[Data to use]
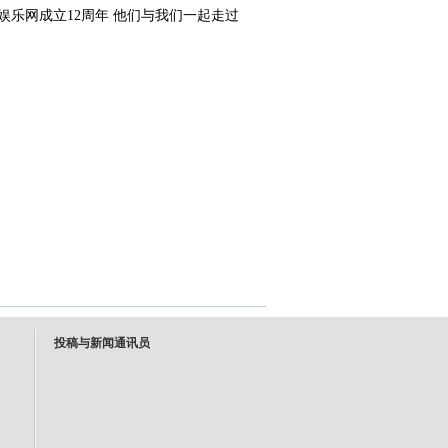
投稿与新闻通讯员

==

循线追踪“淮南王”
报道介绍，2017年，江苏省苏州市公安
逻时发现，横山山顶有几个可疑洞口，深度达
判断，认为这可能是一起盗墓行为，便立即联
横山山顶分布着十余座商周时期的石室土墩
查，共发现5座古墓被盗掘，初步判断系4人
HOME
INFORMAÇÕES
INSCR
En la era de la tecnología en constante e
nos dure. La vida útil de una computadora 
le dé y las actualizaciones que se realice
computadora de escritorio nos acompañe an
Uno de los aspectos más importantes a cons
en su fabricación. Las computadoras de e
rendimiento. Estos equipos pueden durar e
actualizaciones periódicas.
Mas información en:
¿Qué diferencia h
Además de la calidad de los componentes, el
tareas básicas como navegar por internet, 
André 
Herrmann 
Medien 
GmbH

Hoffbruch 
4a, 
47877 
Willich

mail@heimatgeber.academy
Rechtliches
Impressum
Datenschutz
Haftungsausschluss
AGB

[What to work on] Scan the material above for lines holding the string "actualizaciones" and copy those lines.

[Task response]
le dé y las actualizaciones que se realice
actualizaciones periódicas.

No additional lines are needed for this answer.